25 February 2009

Carneval in Diamantina

Carrrrnewow!

So, first of all, I didn`t stay in any of the famous places like Rio, Salvador or even Olinda. Instead I ended up in Diamantina with a group of crazy Germans. It was lots of fun and a new experience. Diamantina is a small historic miner`s city, very beautiful but normally rather unexciting. This however changes when its time for carvenal! Most of the local croud get out of the city, make sure they don`t leave anything in their flats so that they can rent them to plenty, plenty of mostly young Brazilians who are coming to town to party almost straight for five days... It`s a crazy, chaotic mess that starts in your room (7 people in one little room), grows in the flat (one bathroom for 25 people, no real kitchen, only beer, chachaca and caipirinha to drink) and expands to the streets, other apartments and whereever the wave of madness takes you!

08 February 2009

Travelling through time and stuff...

In São Paulo everybody has a tatoo, but this one is the coolest!

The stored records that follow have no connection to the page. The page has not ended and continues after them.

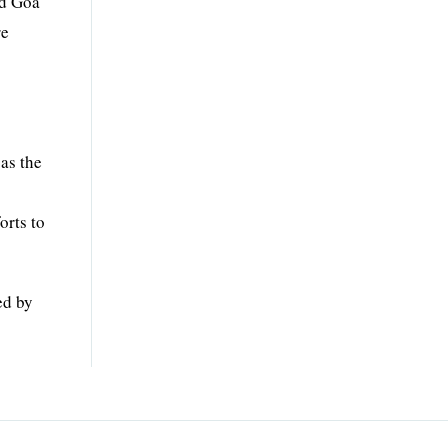
nd Goa
re
as the
orts to
ed by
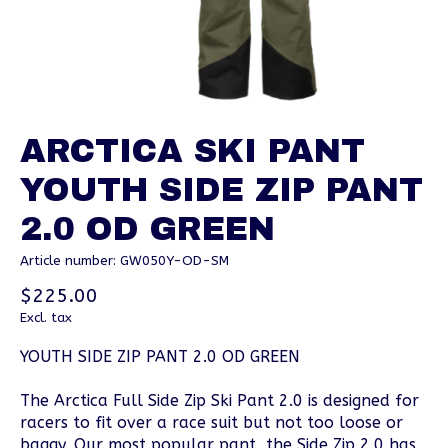
ARCTICA SKI PANT
YOUTH SIDE ZIP PANT
2.0 OD GREEN
Article number: GW050Y-OD-SM
$225.00
Excl. tax
YOUTH SIDE ZIP PANT 2.0 OD GREEN
The Arctica Full Side Zip Ski Pant 2.0 is designed for
racers to fit over a race suit but not too loose or
baggy. Our most popular pant, the Side Zip 2.0 has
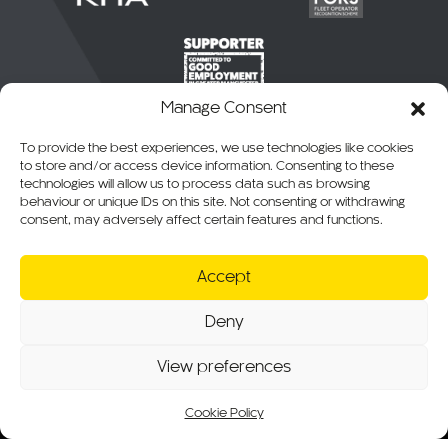
Manage Consent
To provide the best experiences, we use technologies like cookies
to store and/or access device information. Consenting to these
technologies will allow us to process data such as browsing
behaviour or unique IDs on this site. Not consenting or withdrawing
consent, may adversely affect certain features and functions.
© 2026 CKO Ltd.
Accept
Cookie Policy
Privacy Policy
Deny
T&Cs of Sale
RMA, Warranty & Returns
View preferences
Website T&Cs
Modern Slavery Statement
Sitemap
Cookie Policy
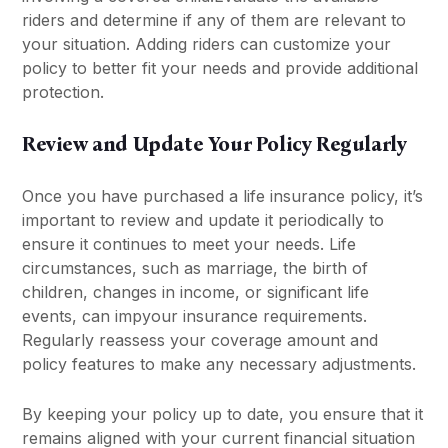
riders and determine if any of them are relevant to
your situation. Adding riders can customize your
policy to better fit your needs and provide additional
protection.
Review and Update Your Policy Regularly
Once you have purchased a life insurance policy, it’s
important to review and update it periodically to
ensure it continues to meet your needs. Life
circumstances, such as marriage, the birth of
children, changes in income, or significant life
events, can impyour insurance requirements.
Regularly reassess your coverage amount and
policy features to make any necessary adjustments.
By keeping your policy up to date, you ensure that it
remains aligned with your current financial situation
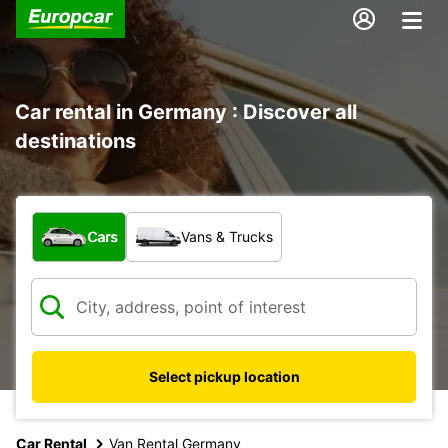
Car rental in Germany : Discover all
destinations
What type of vehicle?
Cars
Vans & Trucks
Select pickup location
Car Rental
Van Rental Germany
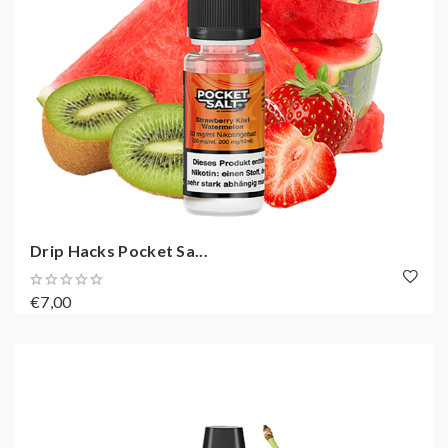
Drip Hacks Pocket Sa...
€7,00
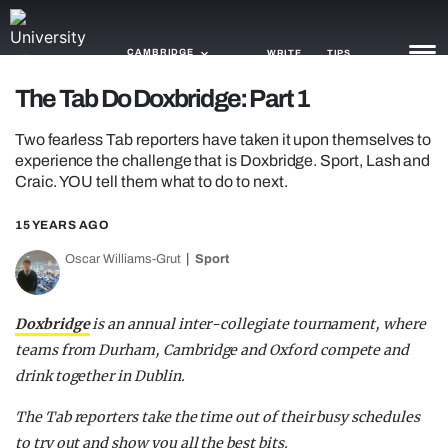
CAMBRIDGE
WRITE
TIPS
The Tab Do Doxbridge: Part 1
NEWS
Two fearless Tab reporters have taken it upon themselves to
experience the challenge that is Doxbridge. Sport, Lash and
TRASH
Craic. YOU tell them what to do to next.
GAMING
15 YEARS AGO
AGENDA
Oscar Williams-Grut
Sport
TRENDS
Doxbridge
is an annual inter-collegiate tournament, where
OPINION
teams from Durham, Cambridge and Oxford compete and
drink together in Dublin.
GUIDES
The Tab reporters take the time out of their busy schedules
to try out and show you all the best bits.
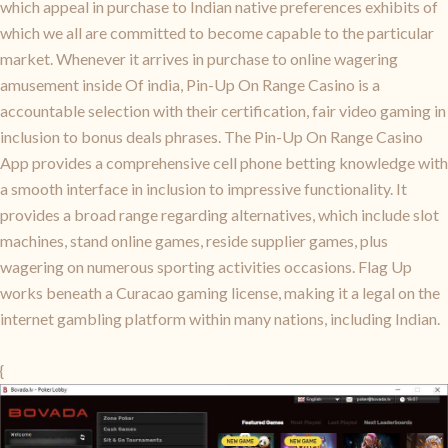
which appeal in purchase to Indian native preferences exhibits of
which we all are committed to become capable to the particular
market. Whenever it arrives in purchase to online wagering
amusement inside Of india, Pin-Up On Range Casino is a
accountable selection with their certification, fair video gaming in
inclusion to bonus deals phrases. The Pin-Up On Range Casino
App provides a comprehensive cell phone betting knowledge with
a smooth interface in inclusion to impressive functionality. It
provides a broad range regarding alternatives, which include slot
machines, stand online games, reside supplier games, plus
wagering on numerous sporting activities occasions. Flag Up
works beneath a Curacao gaming license, making it a legal on the
internet gambling platform within many nations, including Indian.
{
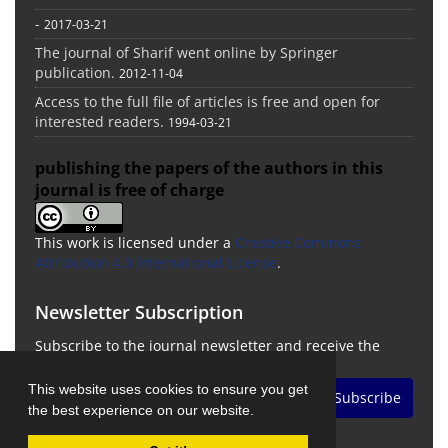
-
2017-03-21
The journal of Sharif went online by Springer
publication.
2012-11-04
Access to the full file of articles is free and open for
interested readers.
1994-03-21
publishing the papers of the authors in this
journal is free of charge
This work is licensed under a
Creative Commons
Attribution 4.0 International License
.
Newsletter Subscription
Subscribe to the journal newsletter and receive the
latest news and updates
This website uses cookies to ensure you get
Subscribe
the best experience on our website.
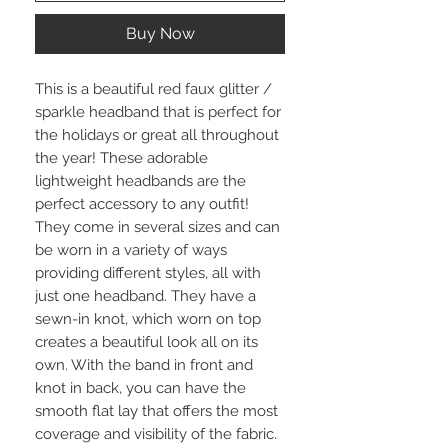
Buy Now
This is a beautiful red faux glitter / 
sparkle headband that is perfect for 
the holidays or great all throughout 
the year! These adorable 
lightweight headbands are the 
perfect accessory to any outfit! 
They come in several sizes and can 
be worn in a variety of ways 
providing different styles, all with 
just one headband. They have a 
sewn-in knot, which worn on top 
creates a beautiful look all on its 
own. With the band in front and 
knot in back, you can have the 
smooth flat lay that offers the most 
coverage and visibility of the fabric. 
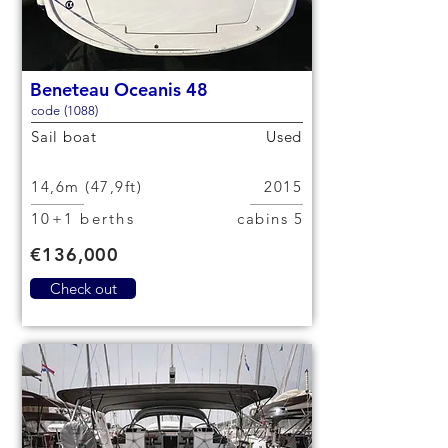
Beneteau Oceanis 48
code (1088)
Sail boat
Used
14,6m (47,9ft)
2015
10+1 berths
5 cabins
€136,000
Check out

Yesterday I arrived at São Paulo and was immediately won by this city. Contrary to my expectations it didn’t feel too crowded, violent and menacing. Well, I am also lucky because I stay in the center where I can most of the things on foot and yesterday we only went to really cool, relaxed places: the Museo do Arte do São Paulo, a little street fair with good old live Samba music and after some caipirinhas with different cachaças we walked to a great samba funk dance club only three blocks away. Perfect and long day!
While enjoying our Caipirinhas at Kiki’s place, I felt glad to be with so smart international students again because several interesting discussions arouse... I learned about the complex political situation in Columbia (despite the Colombian parapolitics scandal president Uribe is still popular), we were discussing the ideal government term (are 4 years enough to make a change but if not how many years should a political leader run a country?) and finally touched down at the number one topic: globalization. No new insights but I got the hint to watch a good little educative movie about the story of stuff. If you haven`t seen it yet, check it out! I learned some new things for example that in the US 99% of the purchased products become trash after 6 months. Even if the numbers aren´t totally correct, this is really scary. And then I reflected my present trip and realized that my stuff comes and goes. I have already broken one camera, lost a cell phone (after 3 days!), have been stolen a bike, trashed one pair of shoes, given away three books and received three books in return, bought 5 shirts and lost 2 and so on and so on. It is really not easy to limit your stuff yet be prepared for all kinds of different situations while travelling for 6 months. Well, it´s easy if your are very disciplined... By the way, this reminds me of a great Brazilian movie I saw this week: The man who defeated the devil is a poetic film about a fearleass man travelling through northeast Brazil. He is riding on his horse with nothing more than what he´s wearing experiencing the most amazing adventures. This guy is definitely my hero!